The FET transistor usually has source, drain, and gate terminals. Electrical resistance between the source and the drain can be manipulated by changing the electrical potential, or voltage, between the gate and the source. Given this effect, the FET transistor can be used in any electronic circuit, such as power supplies, amplifiers, and receivers.
FET transistor types include the junction FET (JFET) and metal oxide FET (MOSFET). The JFET has a junction between the gate and the source, while the MOSFET transistor has a gate that is insulated from the source. FET transistors may also be categorized as depletion or enhancement devices. For a depletion FET transistor, the main conductive channel between the source and the drain is initially conductive when there is zero voltage between the gate and the source. For an enhancement transistor, the main conductive channel is nearly absent when there is zero voltage between the gate and the source.

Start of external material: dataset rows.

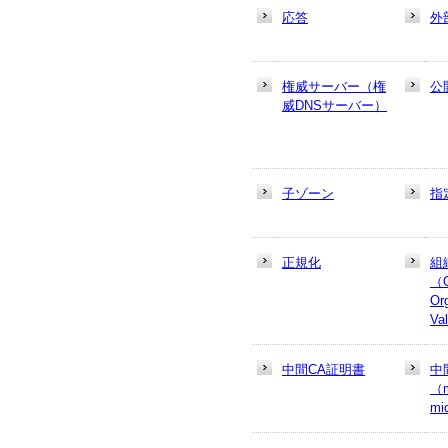
応答
外
権威サーバー（権
公
威DNSサーバー）
子ゾーン
指
正規化
組
（
Or
Va
中間CA証明書
中
（m
mi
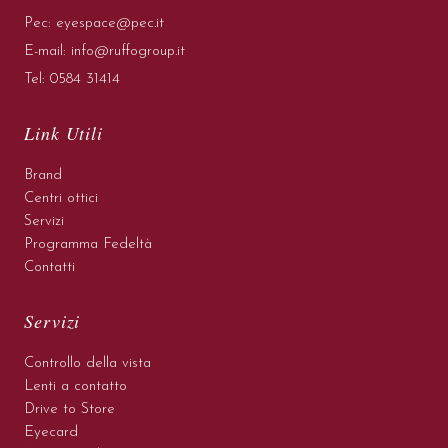
Pec:
eyespace@pec.it
E-mail:
info@ruffogroup.it
Tel:
0584 31414
Link Utili
Brand
Centri ottici
Servizi
Programma Fedeltà
Contatti
Servizi
Controllo della vista
Lenti a contatto
Drive to Store
Eyecard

In electronic circuitry, switching devices act like an ordinary light switch, turning it on or off. Besides switching, a device may control the current or electrical charge flow rate through a specific path on the circuit. This capability makes it possible to build many useful circuits, such as amplifiers and receivers, used in commercial appliances such as stereos, radios, television sets, and home computers.
Before the FET transistor was discovered, the electronics industry used the bipolar junction transistor (BJT), which itself was proceeded by the vacuum tube (VT), a sealed glass tube with at least three major terminals known as the cathode, plate, and grid located inside a vacuum. The electric charge from cathode to plate flies through a vacuum via a gaseous state, while the grid controls the flow of electricity between the plate and the cathode. By proper design, the vacuum tube can be used as a switch or as an amplifier, as is most common. In this case, it accepts low levels of signals, such as sound or radio, and produces large-level replicas or amplified versions.
When the BJT began to be used on a wide scale, vacuum tubes were reserved for special applications where power economy was not a priority. The BJT was the first solid-state device because the charges traveled through solid material all the way. Further developments introduced the FET transistor, which provided superior low-noise performance, making it best suited for special applications such as radio and optical communications.